Every product on vsMars carries a Mars Score from 0–100. It is not a vibe. The formula is published in our methodology and the per-category weights are version-controlled in the repo. Here is how those weights are chosen.

The Mars Score formula

For any product P in category C:

MarsScore(P) = Σ_i (weight_i × normalize(spec_i(P), category_C))

Each category defines (1) which spec keys are scored, (2) the weight of each, (3) the normalization curve (linear, log, threshold, piecewise).

How weights are chosen

For each category we:

Survey reviewer consensus. Read 30+ professional reviews of category flagships; tabulate which specs are described as "deal-breakers", "important", or "nice-to-have".
Survey buyer regret data. Reddit threads, Amazon reviews, return-rate surveys — what do buyers wish they'd weighted higher?
Run sensitivity analysis. For a sample of 20 products in the category, vary each weight ±20% and check whether rankings shift in ways that contradict consensus.
Lock weights, publish, accept feedback. When the score for a flagship feels meaningfully off from consensus, the disagreement either reveals a missing spec or a miscalibrated weight.

Example: smartphones (May 2026)

Spec key	Weight	Rationale
battery_life_hours	0.18	Top regret driver in surveys
chipset_score	0.14	Predictive of multi-year longevity
camera_main_score	0.13	Primary purchase driver
display_score	0.11	High visibility daily
build_water_resistance	0.07	Asymmetric downside
update_years_promised	0.07	Mid-cycle value
charging_w_wired + wireless	0.06	Convenience but ceiling effect
price_value	0.10	Cross-tier normalization
other (12 specs)	0.14	Long tail

These weights changed twice in 2026: chipset_score weight rose after the iPhone 17 Pro Max thermal-throttling story (sustained performance proved more predictive of multi-year experience than peak); charging weight fell after every flagship hit 80W+ (no longer a differentiator).

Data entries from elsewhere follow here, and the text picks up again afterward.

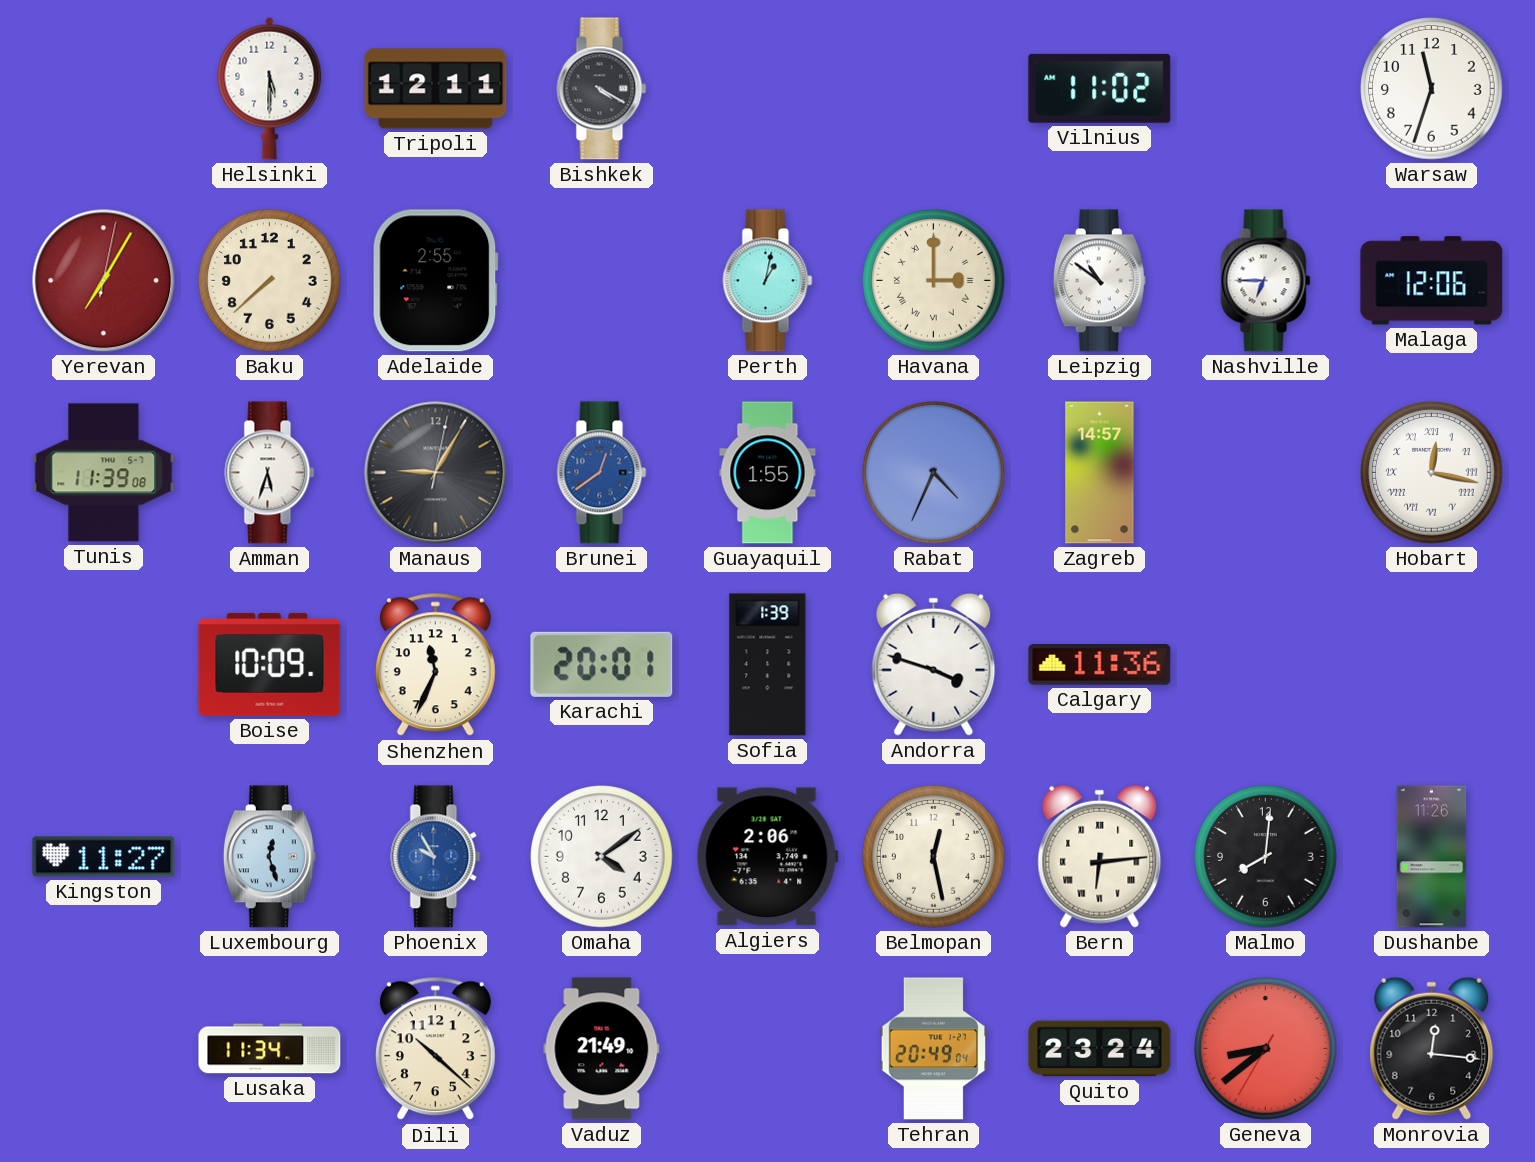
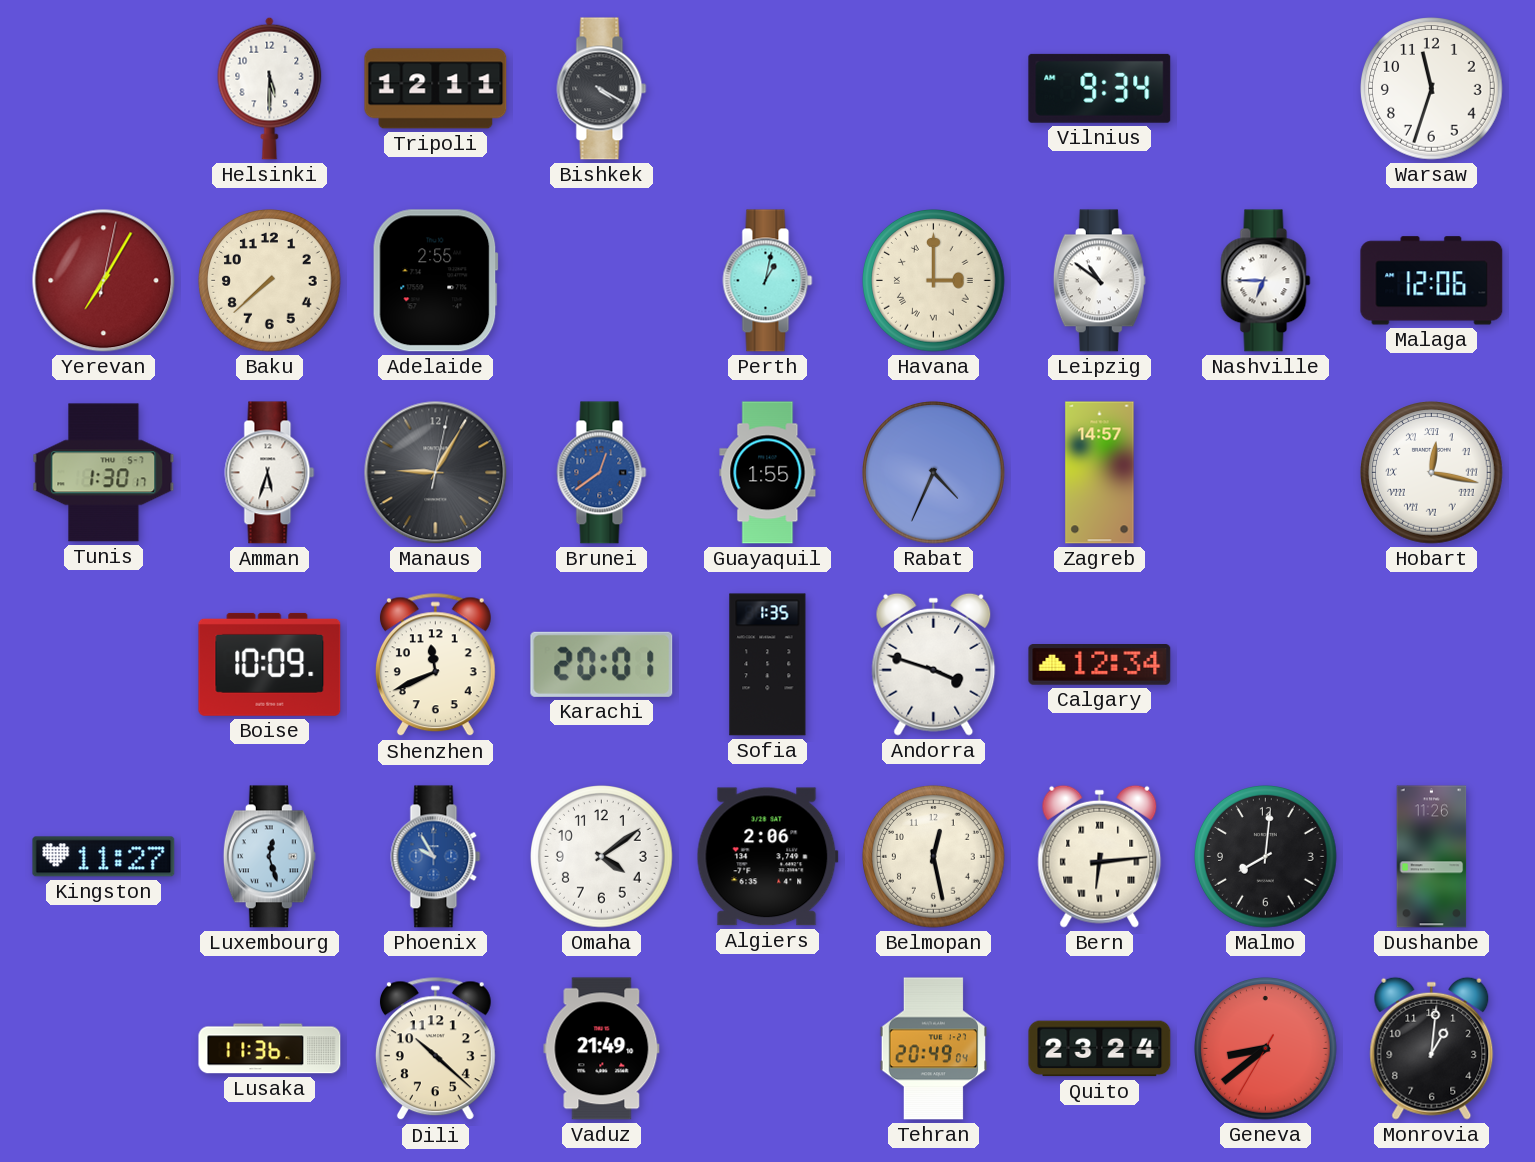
Vilnius: 11:02 -> 9:34
Tunis: 11:39 -> 1:30
Shenzhen: 11:34 -> 11:41
Sofia: 1:39 -> 1:35
Calgary: 11:36 -> 12:34
Lusaka: 11:34 -> 11:36
Monrovia: 12:16 -> 1:01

Normalization curves — the second half of the formula

A weight tells you how much a spec matters. A normalization curve tells you how a given spec value maps to a 0-100 sub-score. We use four curves:

Linear (minmax): maps min-to-max of the category to 0-100 linearly. Used for refresh rate, response time, peak brightness — specs where every unit of improvement is roughly equal.
Logarithmic: used for storage capacity, RAM — where doubling matters more than incremental gains.
Threshold (binary): used for boolean specs (has_anc, supports_dolby_vision) — present or absent.
Piecewise: used for specs with non-linear value, like camera megapixels (12-48 MP matters; above 48 MP shows diminishing returns).

The normalization curves are version-controlled alongside weights. Changes are documented in the score-recompute worker's audit log.

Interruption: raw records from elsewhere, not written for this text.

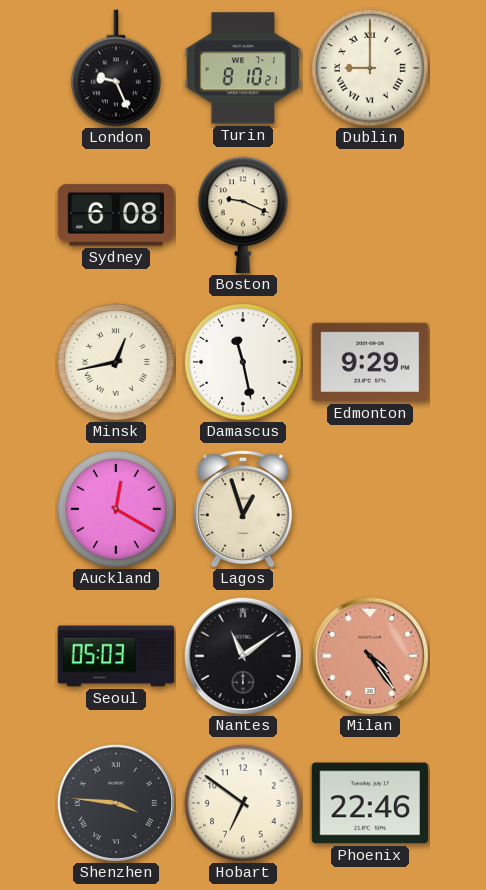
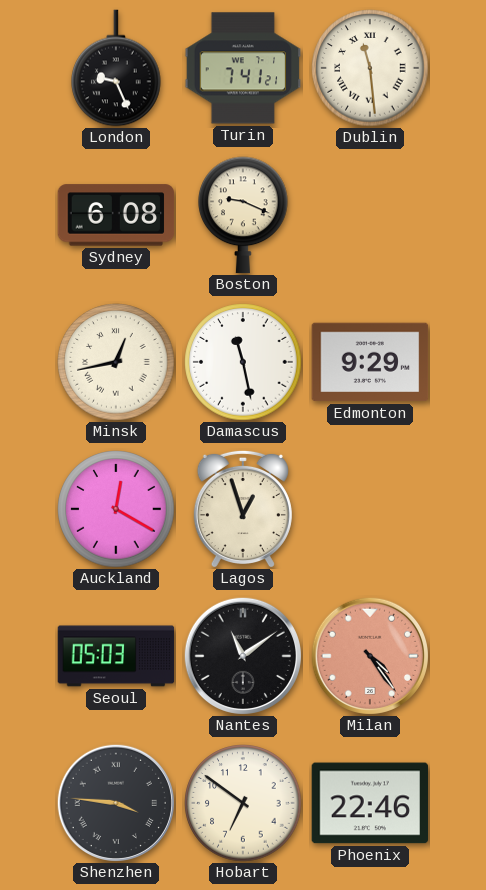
Turin: 8:10 -> 7:41
Dublin: 9:00 -> 11:29
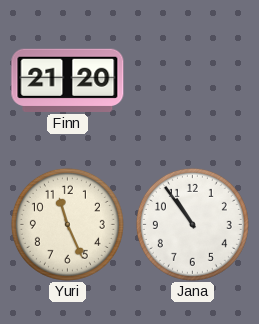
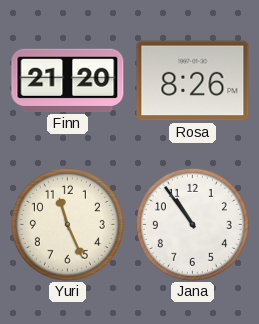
Rosa: none -> 8:26
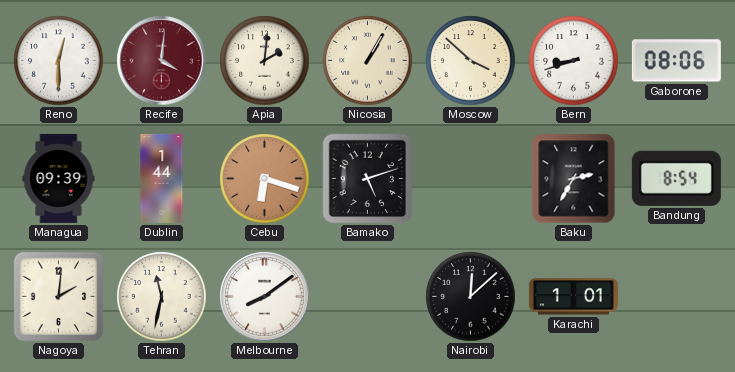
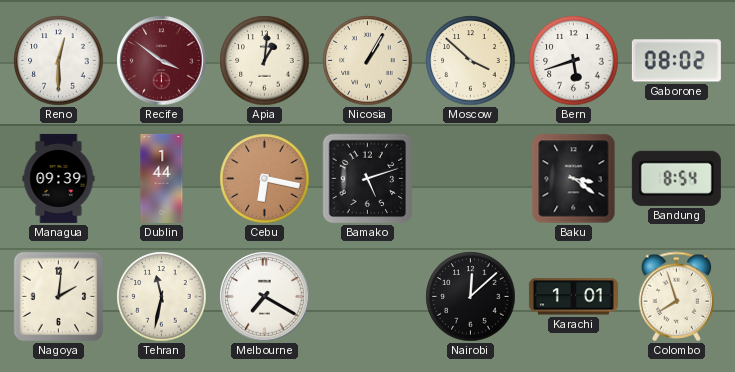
Recife: 4:01 -> 3:51
Apia: 2:01 -> 1:01
Bern: 8:42 -> 5:42
Gaborone: 08:06 -> 08:02
Cebu: 6:18 -> 6:17
Baku: 2:35 -> 3:21
Melbourne: 8:09 -> 7:20
Colombo: none -> 7:57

Per-category weight examples

Headphones (May 2026):

ANC effectiveness: 0.17
Sound quality (driver size + frequency response): 0.16
Battery life: 0.12
Codec support: 0.10
Multipoint: 0.08
Comfort (weight + clamp): 0.07
Build / water resistance: 0.06
Other: 0.24

Laptops (May 2026):

CPU/SoC score: 0.16
Battery life (real-world): 0.15
Display quality (panel + resolution + brightness): 0.13
Build quality + weight: 0.10
Memory (RAM): 0.08
Storage (SSD): 0.07
Port selection (USB-C, Thunderbolt): 0.06
Other: 0.25

What we explicitly don't do

No reviewer sentiment scores. "Feel" doesn't enter the formula. Subjective ratings would make the score irreproducible.
No popularity bonus. A million-unit-sold flagship doesn't beat a niche better product. Sales velocity is a market signal, not a quality signal.
No brand bias. Brand is not a spec. The Mars Score doesn't know whether the device is from Apple, Samsung, or an unknown OEM.
No price discount unless it materially changes a category's normalization. Price is included via a price_value weight but normalized within the category; a $200 phone won't beat a $1,200 phone on absolute score even if its price/spec ratio is better.

Why the score is not 92.4 → 87.1 = "much worse"

Mars Scores cluster between 60 and 95 for in-production products in any given category. A 5-point gap is meaningful (different sub-tier); a 1.3-point gap is within methodology noise (effectively a tie). Treat the number as a sorting key, not a ranking truth. The 87.1 product is not "5.7% worse" than the 92.4 product — they're in the same neighborhood, distinguished by specific trade-offs.

Why we publish the math

Other comparison sites publish opaque "expert ratings." The Mars Score is intentionally the opposite: every weight, every normalization curve, every spec key is in version control. Anyone can fork the repo, change the weights, re-run the score, and see how rankings shift. That's the only honest way to do a comparison platform — your weights are different from ours, and that's fine; the math should be open enough that you can substitute yours.

The full per-category weights live in src/lib/score/mars.ts. Anyone can audit, reproduce, or critique the math. See our methodology page for the broader testing-and-scoring approach.